Volto sempre à ideia das construções narrativas para tentar clarificar.
Dizia que vou buscar aos bolsos as histórias planas que aí colocara pela insignificância do dia, ou pela sua dimensão de esboços mal começados e que as vou enchendo de palavras como se enchesse de sentidos uma coisa sem forma, assim criando fingimentos sérios.
Digo ainda que podem ser histórias de partidas, histórias de alcançar rumos ou de feridas causadas pelo romper dos sonhos colados à pele. Histórias de desejo. Histórias com vento, escritas à vista do veleiro de que os olhos se apropriam num dia de verão à beira-mar. Histórias de projecção do ser no ser ou noutros seres cujas vidas se decalcaram no plano da minha rua ou noutros ainda que entram na janela do meu recordar sendo que tudo o que se recorda está em confusa arrumação numa arca de criações múltiplas. Por isso são sempre histórias.
Dizia que toda a ficção é a invenção da possibilidade de ser, o cruzamento de mundos alternativos com personagens a dobrar falas. E que assim se desenham nos relatos os gestos, as vozes, as intrigas e as soluções, mas sempre em histórias.
Digo ainda que recordar é sempre uma narrativa.

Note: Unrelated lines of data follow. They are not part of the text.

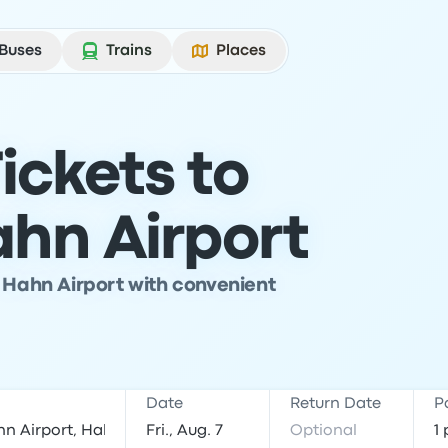
Buses
Trains
Places
ickets to
ahn Airport
t Hahn Airport with convenient
Date
Return Date
P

E que para narrar se parte da selecção dos factos; e que a selecção muda todos os dias, a partir do que nos aconteceu ontem ou já hoje.
Que pode sobrar nesta construção narrativa que aqui exponho aos olhos dos outros?
A ficção. Para ser lida.
Nesse momento começa a outra construção porque só os outros olhos dão sentido às palavras quando delas se apropriam.

9 comments:

CNS said...

Os olhos dos outros multiplicam as histórias na nossa história.

um beijo

joaninha said...

Sim! Sempre a ideia das construções narrativas (tentam mesmo clarificar?) O teu texto é uma obra de arte muito certinha, que me deixa os pensamentos num bailarico frenético.
Palavras! Pegaste nas palavras e com elas mostras, ou melhor, tentas mostrar o que cada um de nós queria manter escondido… são páginas e páginas das nossas histórias que nem sempre serão lidas… são todas as palavras que juntámos e que quando quisemos pô-las seguidas, nem conseguimos escrever amor…
Minha amiga, gostei demais deste teu escrito. Está soberbo! Um beijo para ti da isabel

Maria Arvore said...

Então tocamos os outros pela ficção quando os outros se sentem espelhados como se fosse sua aquela construção?...

Elipse said...

... ao ponto deles sentirem as dores que nós fingimos, maria.

Espanta Sono said...

Histórias que embora sejam apenas isso, muitas das vezes, têm algum motivo para serem expostas aos olhos dos outros. Outras vezes, é a vontade de alinhar as palavras, efeito da imaginação, que a Elipse faz tão bem.

Beijo

Marta said...

Divaga! Sempre.
Nunca me deixes esquecer o que me ensinaste hoje:

«recordar é sempre uma narrativa...»


saio daqui, mais clara. e muito grata.

um beijo

Fatyly said...

Mesmo que seja ficção há sempre algo do próprio autor, caso contrário nunca escreveria. Julgo eu de que...

mfc said...

O texto deixa de nos pertencer por completo após a publicação.
... e estou a gostar muito deste teu regresso.

Fabulosa said...

é assim que essa construção também pode ser uma espécie de desconstrução.